Eat two garlic seedlings together.

2 octagons

Cinnamon 1 small pieces

A few fragrant leaves

6 ~ 7 slices of ginger.

Garlic cloves 2 cloves

3-4g of dried Chili food

Half a bottle of beer (bottled)

Proper amount of edible oil

Proper amount of soy sauce

3 teaspoons oyster sauce

A little cooking wine

Proper amount of salt

Sugar Xiao Xu Xiangke's food.

Recipe practice:

1. Chop the duck and wash it for later use.

2. Wash star anise, cinnamon and fragrant leaves, and cut dried peppers, garlic cloves, garlic sprouts and ginger into sections for later use;

3. Boil the water in the pot, add a slice of ginger and a proper amount of cooking wine to the water, cook the duck in hot water, and remove the floating foam and blood.

4. Pick up the duck, rinse it with clear water and drain it.

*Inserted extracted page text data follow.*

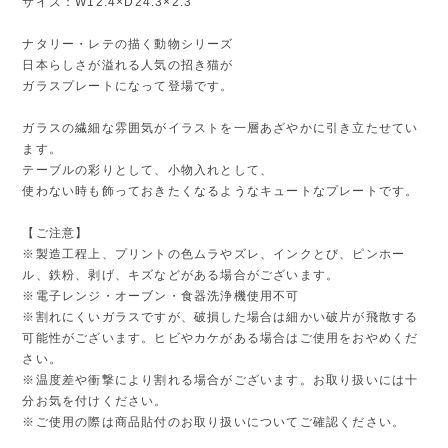
サイズ：W12.4×D24.3×2.3
ナタリー・レテの描く動物シリーズ
日本らしさが溢れる人気の招き猫が
ガラスプレートになって登場です。
ガラスの繊細な雰囲気がイラストを一層あざやかに引き立たせてい
ます。
テーブルの彩りとして、小物入れとして、
使わない時も飾っておきたくなるようなキュートなプレートです。
【ご注意】
※製造工程上、プリントの色ムラやズレ、インクとび、ピンホー
ル、鉄粉、剥げ、キズなどがある場合がございます。
※電子レンジ・オーブン・食器洗浄機使用不可
※割れにくいガラスですが、破損した場合は細かい破片が飛散する
可能性がございます。ヒビやカケがある場合はご使用をおやめくだ
さい。
※温度差や衝撃により割れる場合がございます。お取り扱いには十
分お気を付けください。
※ご使用の際は商品貼付のお取り扱いについてご確認ください。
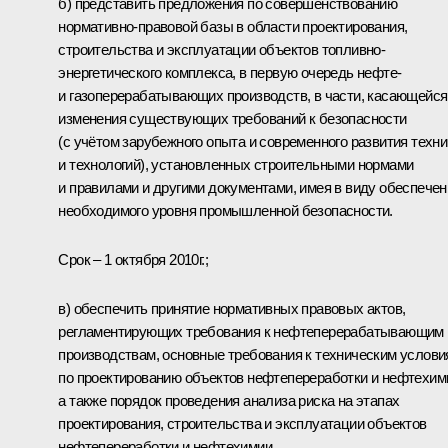
б) представить предложения по совершенствованию
нормативно-правовой базы в области проектирования,
строительства и эксплуатации объектов топливно-
энергетического комплекса, в первую очередь нефте-
и газоперерабатывающих производств, в части, касающейся
изменения существующих требований к безопасности
(с учётом зарубежного опыта и современного развития техни
и технологий), установленных строительными нормами
и правилами и другими документами, имея в виду обеспечен
необходимого уровня промышленной безопасности.
Срок – 1 октября 2010г.;
в) обеспечить принятие нормативных правовых актов,
регламентирующих требования к нефтеперерабатывающим
производствам, основные требования к техническим услов
по проектированию объектов нефтепереработки и нефтехим
а также порядок проведения анализа риска на этапах
проектирования, строительства и эксплуатации объектов
нефтепереработки и нефтехимии.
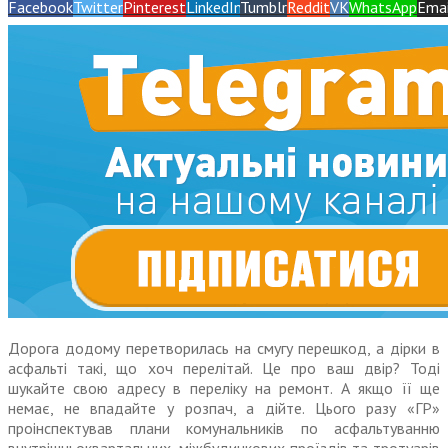
Facebook
Twitter
Pinterest
LinkedIn
Tumblr
Reddit
VK
WhatsApp
Emai
Дорога додому перетворилась на смугу перешкод, а дірки в
асфальті такі, що хоч перелітай. Це про ваш двір? Тоді
шукайте свою адресу в переліку на ремонт. А якщо її ще
немає, не впадайте у розпач, а дійте. Цього разу «ГР»
проінспектував плани комунальників по асфальтуванню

5. Heat the pot. When the oil is hot, add ginger slices and garlic cloves and stir-fry until fragrant. Then add the duck and stir-fry until dry.

6. Add star anise, cinnamon and fragrant leaves, stir-fry with duck meat, and stir-fry duck oil.

7. Add soy sauce, salt, oyster sauce and Jamlom sugar and stir-fry for a while, so that the flavor and umami flavor of the seasoning are evenly wrapped on the duck meat.

8. Pour half a bottle of beer (I bought a glass bottle, and I need a can of canned beer). When the fire boils, cover it and simmer until the thick soup is almost full of juice.

9. Pick out star anise, cinnamon and fragrant leaves.

10. Add dried peppers and garlic sprouts and stir-fry for a while (if you want a spicy taste, dry peppers can be cooked together at the beginning of duck frying, because girls can't eat so spicy, so cook them later).